» Recorded information

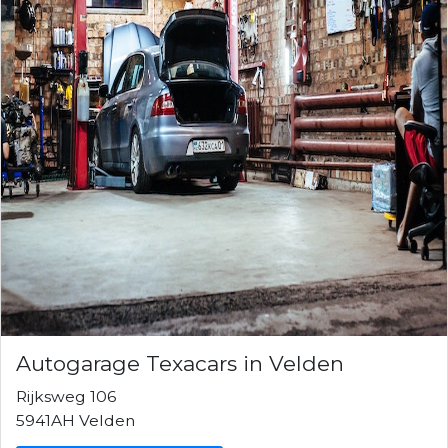
Autogarage Texacars in Velden
Rijksweg 106
5941AH Velden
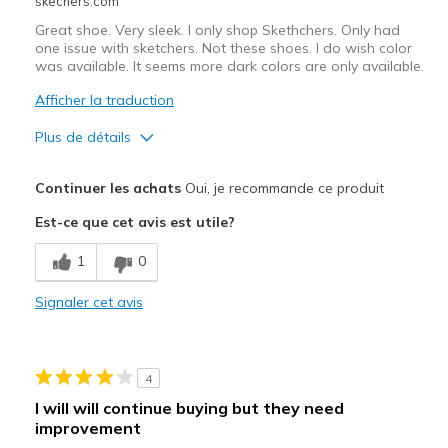
skechers.com
Great shoe. Very sleek. I only shop Skethchers. Only had
one issue with sketchers. Not these shoes. I do wish color
was available. It seems more dark colors are only available.
Afficher la traduction
Plus de détails
Le pour
Continuer les achats
Oui, je recommande ce produit
Breathe Well
Est-ce que cet avis est utile?
Comfortable
1
0
Les meilleures utilisations
Signaler cet avis
Casual Wear
Width
Feels too narrow
4
Sizing
Feels true to size
I will will continue buying but they need
View On Shoes
I'm Into Shoes
improvement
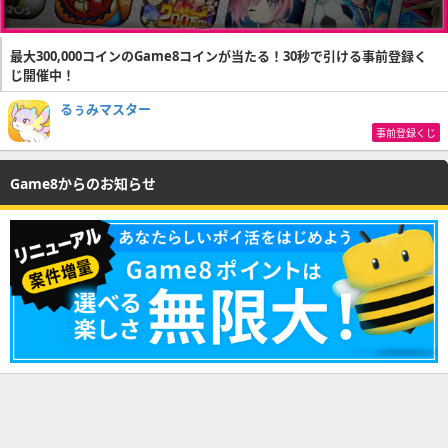
最大300,000コインのGame8コインが当たる！30秒で引ける事前登録く
じ開催中！
るぅみマスター
事前登録くじ
Game8からのお知らせ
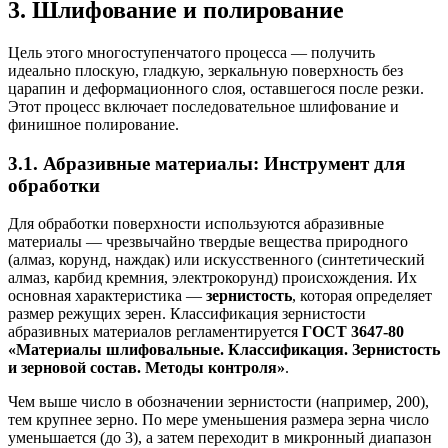
3. Шлифование и полирование
Цель этого многоступенчатого процесса — получить
идеально плоскую, гладкую, зеркальную поверхность без
царапин и деформационного слоя, оставшегося после резки.
Этот процесс включает последовательное шлифование и
финишное полирование.
3.1. Абразивные материалы: Инструмент для
обработки
Для обработки поверхности используются абразивные
материалы — чрезвычайно твердые вещества природного
(алмаз, корунд, наждак) или искусственного (синтетический
алмаз, карбид кремния, электрокорунд) происхождения. Их
основная характеристика —
зернистость
, которая определяет
размер режущих зерен. Классификация зернистости
абразивных материалов регламентируется
ГОСТ 3647-80
«Материалы шлифовальные. Классификация. Зернистость
и зерновой состав. Методы контроля»
.
Чем выше число в обозначении зернистости (например, 200),
тем крупнее зерно. По мере уменьшения размера зерна число
уменьшается (до 3), а затем переходит в микронный диапазон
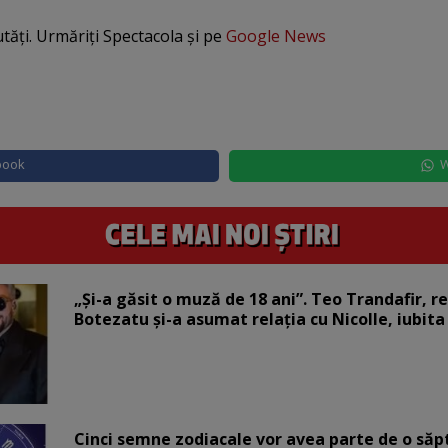
utăți. Urmăriți Spectacola și pe
Google News
book
W
„Și-a găsit o muză de 18 ani”. Teo Trandafir, r
Botezatu și-a asumat relația cu Nicolle, iubita
Cinci semne zodiacale vor avea parte de o săp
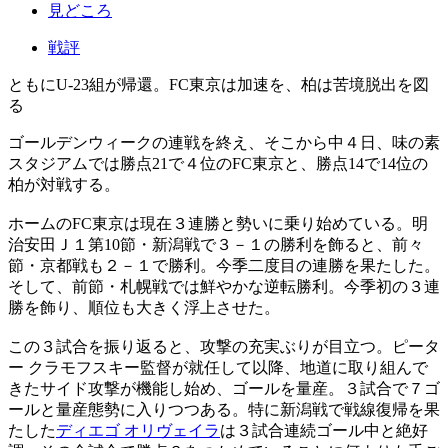
見どころ
戦評
ともにU-23組が帰還。FC東京は加速を、柏は苦境脱出を図
る
ゴールデンウィークの連戦を終え、そこから中４日、味の素
スタジアムでは勝点21で４位のFC東京と、勝点14で14位の
柏が対戦する。
ホームのFC東京は現在３連勝と勢いに乗り始めている。明
治安田Ｊ１第10節・新潟戦で３－１の勝利を飾ると、前々
節・京都戦も２－１で勝利。今季二度目の連勝を果たした。
そして、前節・札幌戦では鮮やかな逆転勝利。今季初の３連
勝を飾り、順位も大きく浮上させた。
この３試合を振り返ると、攻撃の充実ぶりが目立つ。ピータ
ー クラモフスキー監督が就任して以降、地道に取り組んで
きたサイド攻撃が機能し始め、ゴールを量産。３試合で７ゴ
ールと量産態勢に入りつつある。特に新潟戦で戦線復帰を果
たした
ディエゴ オリヴェイラ
は３試合連続ゴール中と絶好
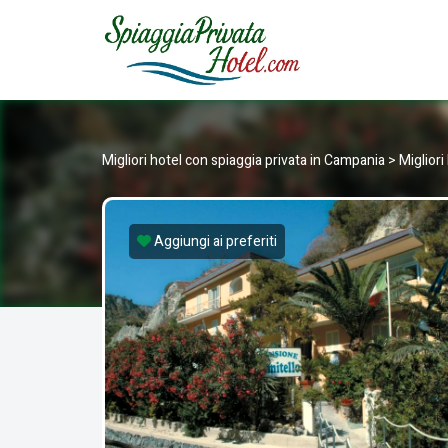
SPIAGG
Hotel con spiaggia privata in Italia
Migliori hotel con spiaggia privata in Campania
>
Migliori
Aggiungi ai preferiti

» Task objective
Copy out every entry above verbatim. Leave each picture out.

» Solution to this task
Autogarage Texacars in Velden
Rijksweg 106
5941AH Velden
skechers.com
Great shoe. Very sleek. I only shop Skethchers. Only had
one issue with sketchers. Not these shoes. I do wish color
was available. It seems more dark colors are only available.
Afficher la traduction
Plus de détails
Le pour
Continuer les achats
Oui, je recommande ce produit
Breathe Well
Est-ce que cet avis est utile?
Comfortable
1
0
Les meilleures utilisations
Signaler cet avis
Casual Wear
Width
Feels too narrow
4
Sizing
Feels true to size
I will will continue buying but they need
View On Shoes
I'm Into Shoes
improvement
最大300,000コインのGame8コインが当たる！30秒で引ける事前登録く
じ開催中！
るぅみマスター
事前登録くじ
Game8からのお知らせ
3. Шлифование и полирование
Цель этого многоступенчатого процесса — получить
идеально плоскую, гладкую, зеркальную поверхность без
царапин и деформационного слоя, оставшегося после резки.
Этот процесс включает последовательное шлифование и
финишное полирование.
3.1. Абразивные материалы: Инструмент для
обработки
Для обработки поверхности используются абразивные
материалы — чрезвычайно твердые вещества природного
(алмаз, корунд, наждак) или искусственного (синтетический
алмаз, карбид кремния, электрокорунд) происхождения. Их
основная характеристика —
зернистость
, которая определяет
размер режущих зерен. Классификация зернистости
абразивных материалов регламентируется
ГОСТ 3647-80
«Материалы шлифовальные. Классификация. Зернистость
и зерновой состав. Методы контроля»
.
Чем выше число в обозначении зернистости (например, 200),
тем крупнее зерно. По мере уменьшения размера зерна число
уменьшается (до 3), а затем переходит в микронный диапазон
utăți. Urmăriți Spectacola și pe
Google News
book
W
„Și-a găsit o muză de 18 ani”. Teo Trandafir, r
Botezatu și-a asumat relația cu Nicolle, iubita
Cinci semne zodiacale vor avea parte de o săp
見どころ
戦評
ともにU-23組が帰還。FC東京は加速を、柏は苦境脱出を図
る
ゴールデンウィークの連戦を終え、そこから中４日、味の素
スタジアムでは勝点21で４位のFC東京と、勝点14で14位の
柏が対戦する。
ホームのFC東京は現在３連勝と勢いに乗り始めている。明
治安田Ｊ１第10節・新潟戦で３－１の勝利を飾ると、前々
節・京都戦も２－１で勝利。今季二度目の連勝を果たした。
そして、前節・札幌戦では鮮やかな逆転勝利。今季初の３連
勝を飾り、順位も大きく浮上させた。
この３試合を振り返ると、攻撃の充実ぶりが目立つ。ピータ
ー クラモフスキー監督が就任して以降、地道に取り組んで
きたサイド攻撃が機能し始め、ゴールを量産。３試合で７ゴ
ールと量産態勢に入りつつある。特に新潟戦で戦線復帰を果
たした
ディエゴ オリヴェイラ
は３試合連続ゴール中と絶好
SPIAGG
Hotel con spiaggia privata in Italia
Migliori hotel con spiaggia privata in Campania
>
Migliori
Aggiungi ai preferiti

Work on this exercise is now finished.